Boeing workers have voted to end a seven-week strike after accepting a new wage offer that includes a 38% pay increase over the next four years. The agreement, approved by 59% of International Association of Machinists and Aerospace Workers (IAM) union members, also includes a one-time bonus of $12,000.
The strike, which began on September 13, involved approximately 33,000 Boeing workers across the West Coast. Workers went on strike calling for higher wages, greater job security and the restoration of the traditional pension plan, which had been frozen in 2014. Union members argued that compensation and benefits had not kept pace with rising productivity and inflation.
The workers rejected two offers from Boeing before finally accepting this third proposal, albeit without the reinstatement of the pension they had asked for.
The work stoppage has led to a significant slowdown in production, delaying deliveries of Boeing’s commercial jets and costing the company about $100 million a day. To help stabilize its finances, Boeing raised $24 billion last week, aiming to shore up cash flow amid daily losses and protect its credit rating. Boeing CEO Kelly Ortberg, who took over just weeks before the strike began, expressed hope to “reset” relations with the union and acknowledged the challenges ahead.
With the end of the strike, workers are expected to return to work in phases, starting as early as Wednesday and continuing until mid-November.

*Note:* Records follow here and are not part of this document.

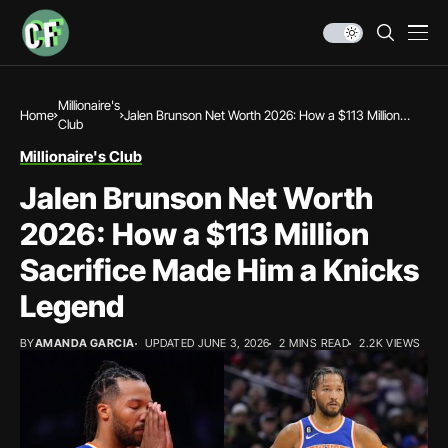
Millionaire's
Home
Jalen Brunson Net Worth 2026: How a $113 Million
Club
Sacrifice Made Him a Knicks Legend
Millionaire's Club
Jalen Brunson Net Worth
2026: How a $113 Million
Sacrifice Made Him a Knicks
Legend
BY
AMANDA GARCIA
UPDATED JUNE 3, 2026
2 MINS READ
2.2K VIEWS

However, it may take several weeks for Boeing’s production to fully recover, as some workers will need retraining to meet production standards.
The strike impacted not only Boeing’s revenue but also a network of more than 10,000 suppliers spread across all 50 states, temporarily halting deliveries of new planes to airlines and causing logistical delays.
As one of the largest exporters in the United States, Boeing’s return to production is expected to benefit various industries related to its operations.